Abstract

Dramatis Personae deals with two distinct though related themes: death or loss in love-relations, and religious doubt. Browning’s wife had died three years before the collection appeared, so his choice of the first of these topics is hardly a surprise. Death, whether of a woman (Gold Hair, Too Late, Euridice to Orpheus, Prospice), a man or men (May and Death, A Death in the Desert, Apparent Failure) is all-pervasive, and even poems which appear not involve it invoke its counterpart, the death-inlife to which existential failure consigns lovers who have failed to grasp their opportunity (Dis Aliter Visum, Youth and Art, A Likeness). Equally, it is unsurprising that Dramatis Personae should centre on religious doubt. Biblical criticism, widely interpreted as a deliberate attack on the foundations of the Christian faith, had concerned Browning at least since the publication, in 1846, of George Eliot’s translation of David Strauss’s Das Leben Jesu.
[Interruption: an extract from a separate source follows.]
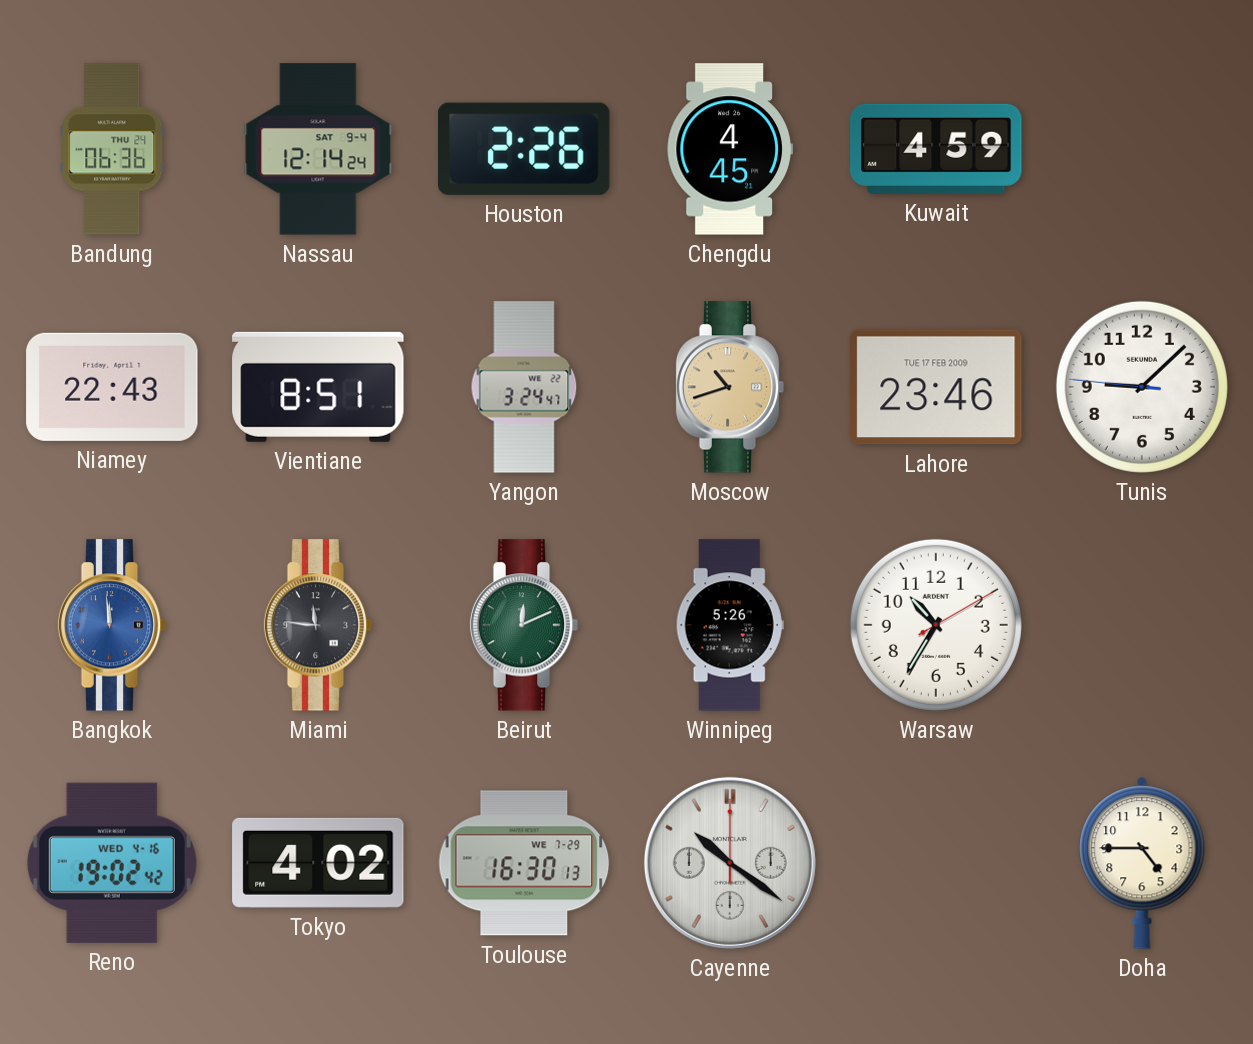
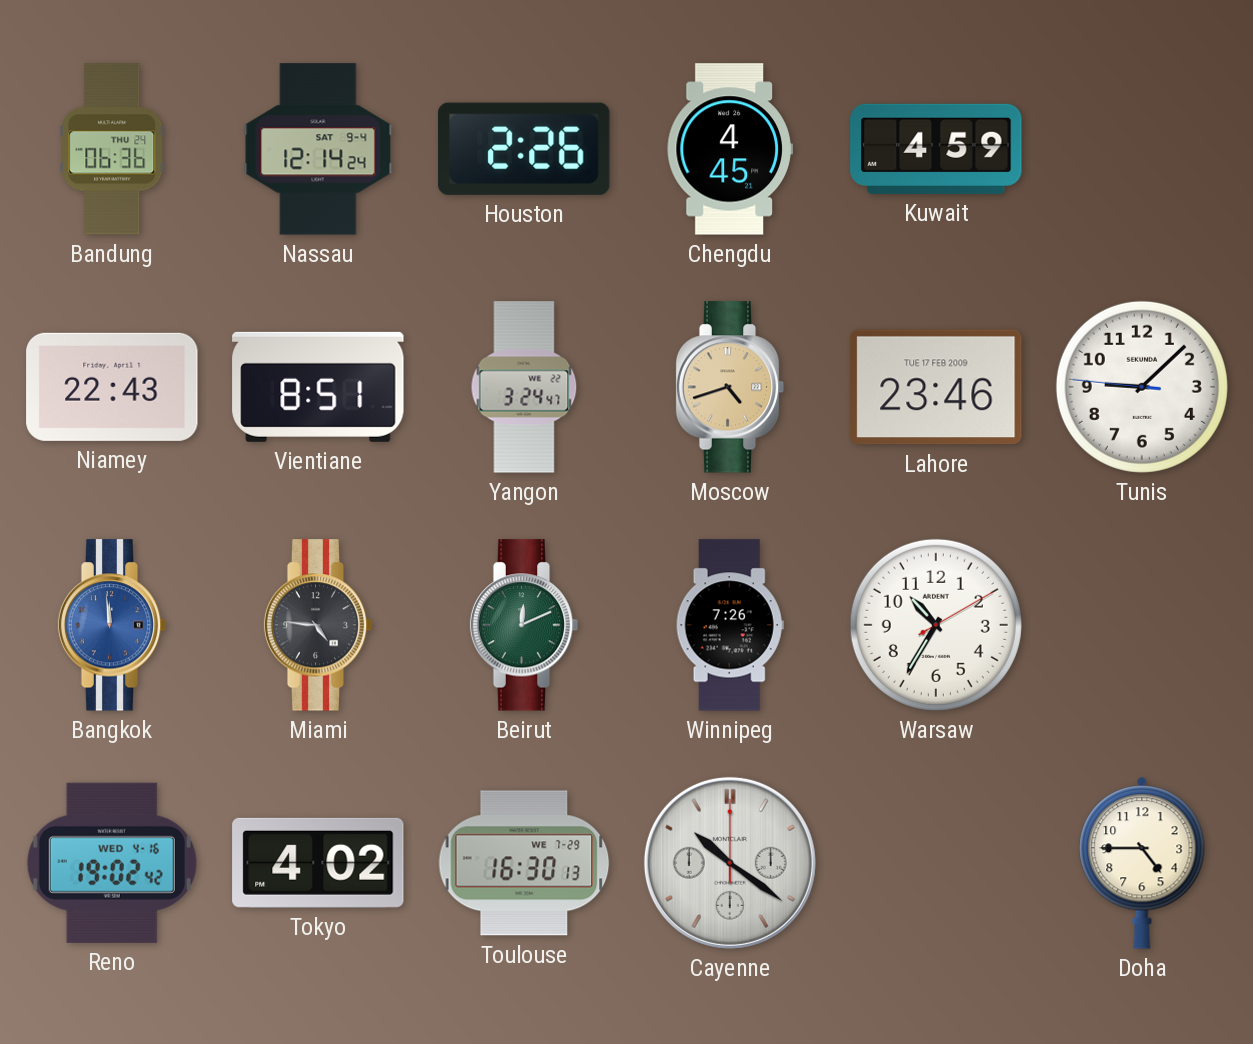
Moscow: 10:42 -> 4:42
Miami: 11:46 -> 4:46
Winnipeg: 5:26 -> 7:26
And Ernest Renan’s Vie de Jesus, published in 1863, evidently rekindled or heightened that interest. Browning expressed to Isa Blagden (DI 180) his objections to Renan’s thesis that ‘miracles were a cheat’ and that the St John of history was not the author of the books ascribed to him in the Biblical canon, objections which he then creatively utilised in Dramatis Personae with his exploration of the psychology of Mr Sludge ‘the Medium’, faker of miracles, and in his revival of a St John who claims authorship of the whole Johannine corpus in A Death in the Desert.